Recommended minimum for production: 85% with all "Architecture" and "Credentials" items checked.
If you can't do everything, do these first:
- ✅ Credential isolation (vault, no code/env vars, least privilege)
- ✅ Tool scoping (file system, network, database restrictions)
- ✅ Audit logging (comprehensive, centralized)
- ✅ Privilege separation (Meta's Rule of Two)
- ✅ Output guardrails (credential redaction, DLP)
- ✅ Sandboxing (containers, resource limits)
- ✅ Human-in-the-loop for sensitive operations
- ✅ Circuit breakers and anomaly detection
- ✅ Input sanitization (limited effectiveness, but still useful)
- ✅ Supply chain verification (dependencies, plugins)
- ✅ Memory hygiene
- ✅ Incident response procedures
Do NOT skip Tier 1. Without credential isolation and tool scoping, your agent is trivially exploitable.

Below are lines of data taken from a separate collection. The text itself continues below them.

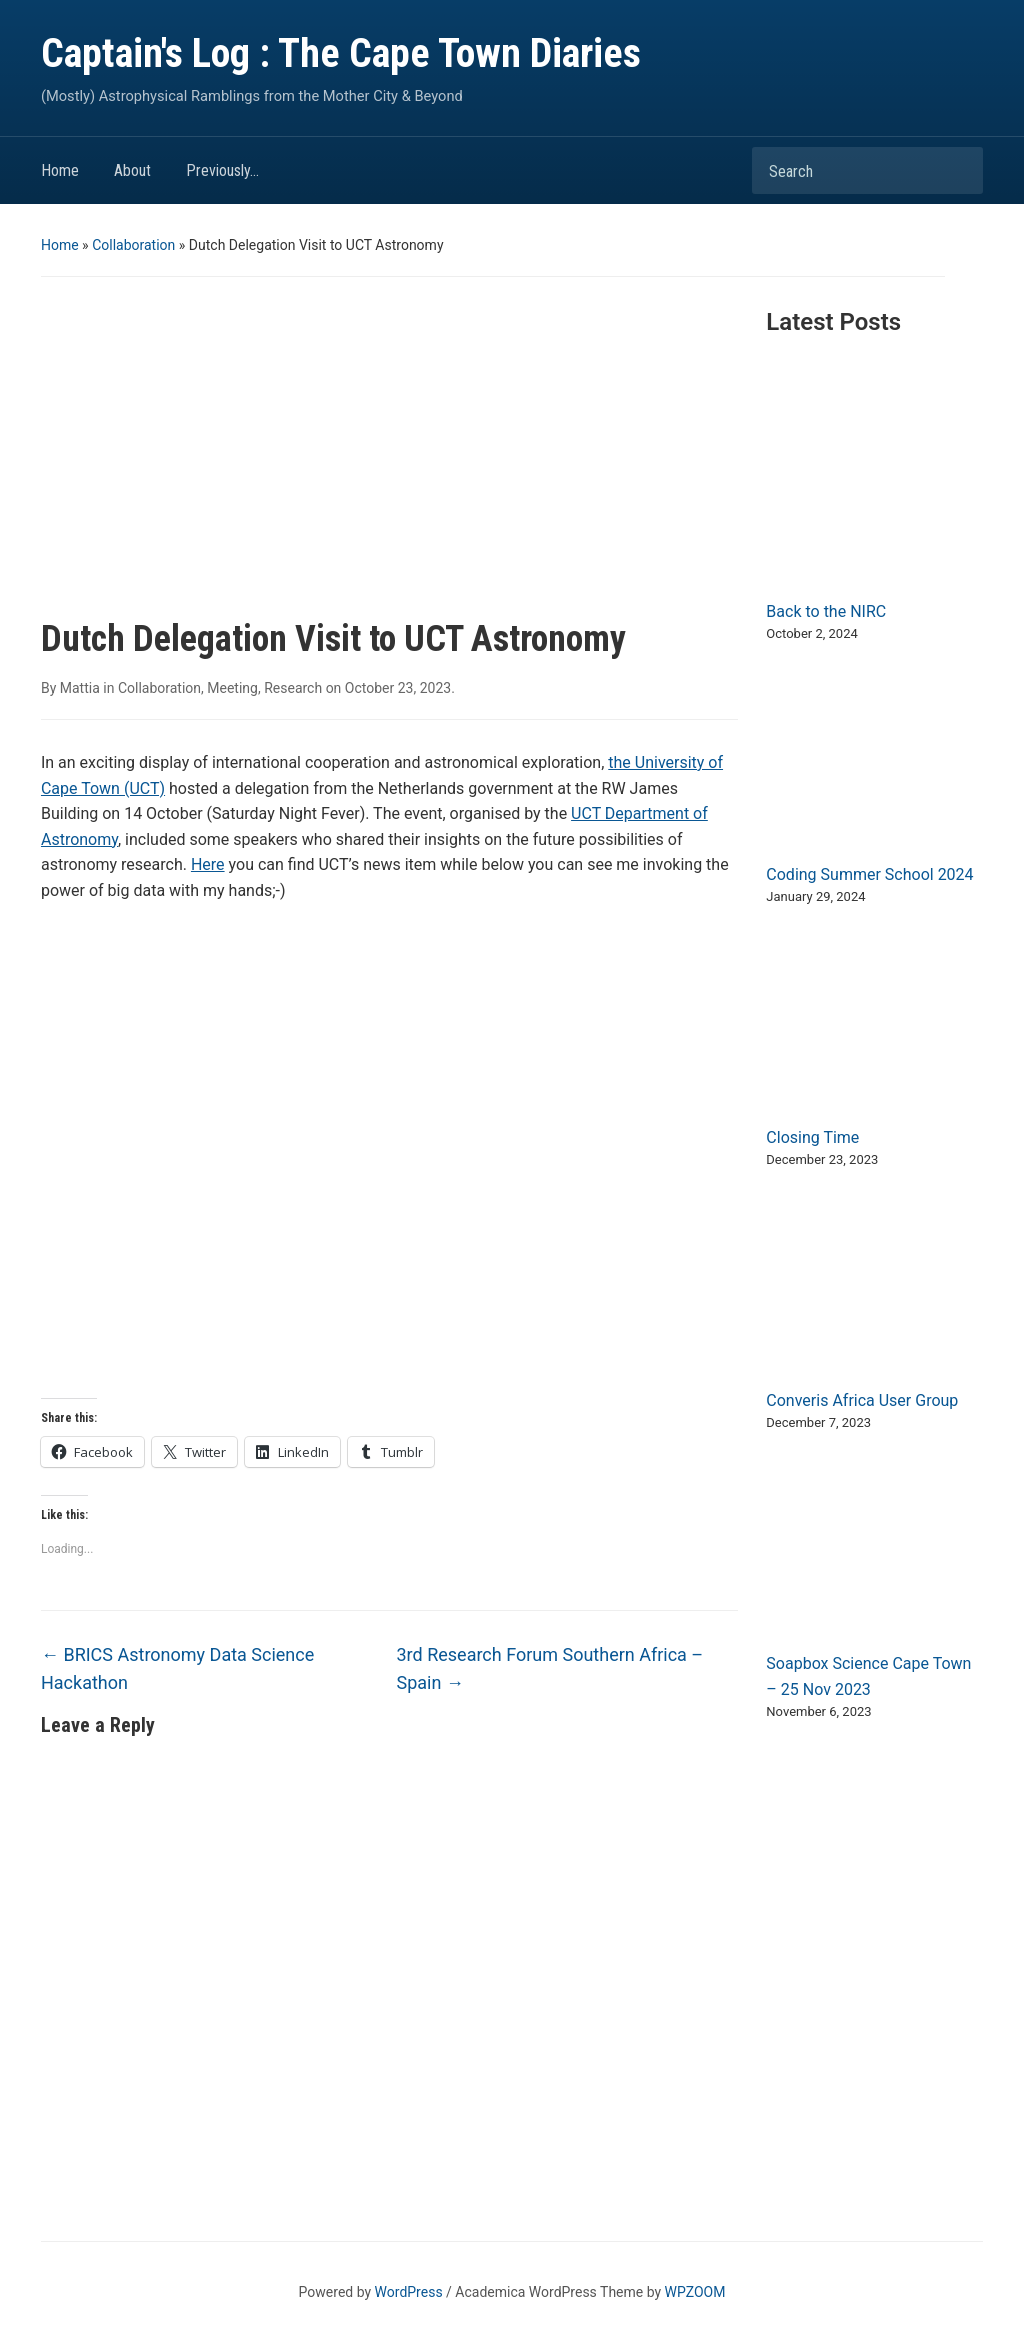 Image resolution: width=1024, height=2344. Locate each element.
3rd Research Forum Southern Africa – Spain (550, 1669)
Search (958, 170)
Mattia (80, 688)
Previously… (222, 170)
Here (208, 864)
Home (60, 170)
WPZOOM (695, 2292)
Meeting (232, 688)
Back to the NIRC (826, 611)
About (132, 170)
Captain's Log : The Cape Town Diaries (341, 53)
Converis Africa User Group (862, 1400)
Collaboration (133, 245)
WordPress (409, 2292)
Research (293, 688)
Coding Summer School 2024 (869, 874)
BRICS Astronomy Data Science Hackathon (177, 1669)
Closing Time (812, 1137)
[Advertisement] (389, 468) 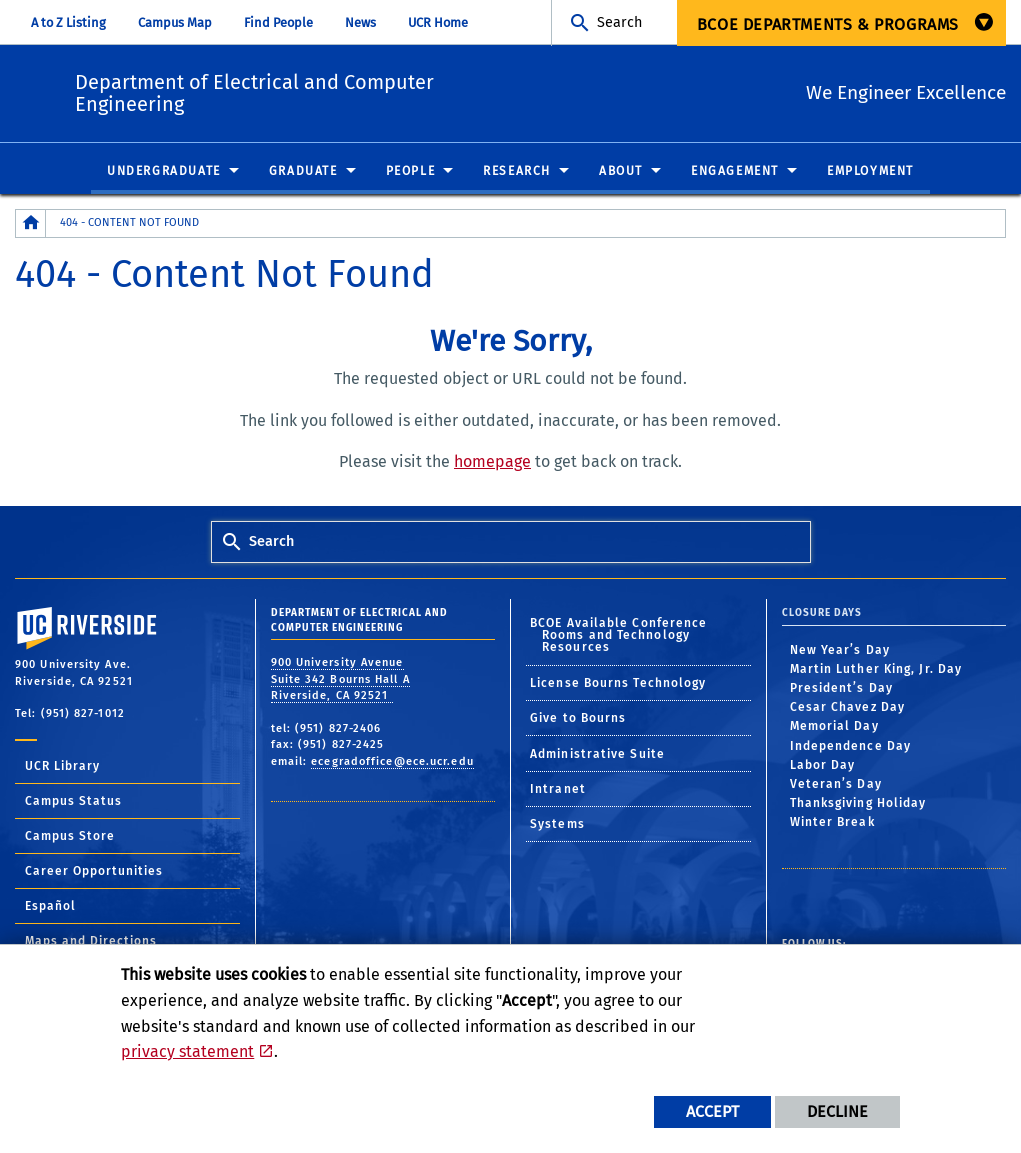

After completing this checklist:
- Review THREAT-MODEL.md to understand what you're defending against
- See DEFENSES.md for implementation details on any unchecked items
- Reference ARCHITECTURE.md for system design guidance
- Schedule regular security reviews (quarterly minimum)
- Stay updated on emerging threats in the agentic AI space
Remember: Security is a continuous process, not a one-time checklist. Threats evolve. Your defenses must too.